▶ Description of the task:
Copy each line of the records that contains the word "nhật".

▶ Records provided:
--- START ---

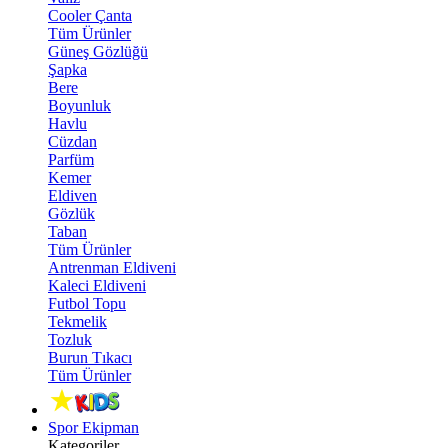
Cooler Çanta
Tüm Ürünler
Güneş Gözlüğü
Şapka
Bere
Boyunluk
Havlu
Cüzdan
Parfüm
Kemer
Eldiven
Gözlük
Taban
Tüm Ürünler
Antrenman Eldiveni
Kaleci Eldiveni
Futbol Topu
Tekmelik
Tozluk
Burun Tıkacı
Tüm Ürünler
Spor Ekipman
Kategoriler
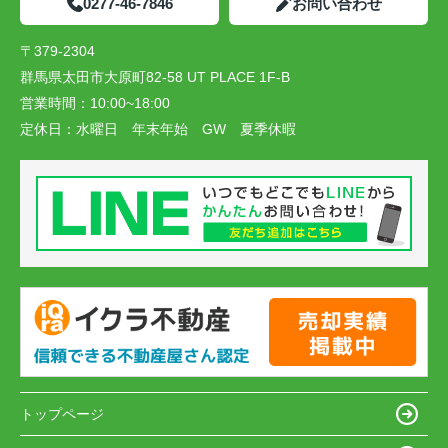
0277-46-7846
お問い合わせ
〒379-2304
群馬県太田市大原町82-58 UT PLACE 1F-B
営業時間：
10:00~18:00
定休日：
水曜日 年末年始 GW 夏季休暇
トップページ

--- END ---
--- START ---

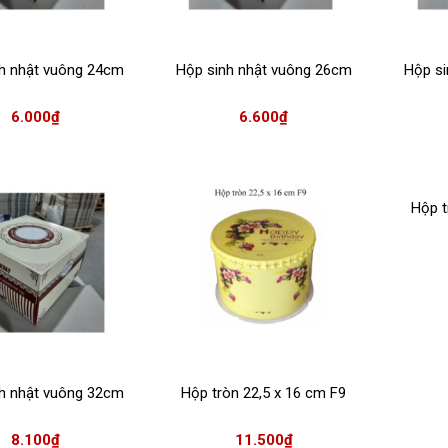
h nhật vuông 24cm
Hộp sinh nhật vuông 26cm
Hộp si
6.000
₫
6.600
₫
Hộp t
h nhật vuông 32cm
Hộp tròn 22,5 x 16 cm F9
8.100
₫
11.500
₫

--- END ---

▶ Exercise answer:
h nhật vuông 24cm
Hộp sinh nhật vuông 26cm
h nhật vuông 32cm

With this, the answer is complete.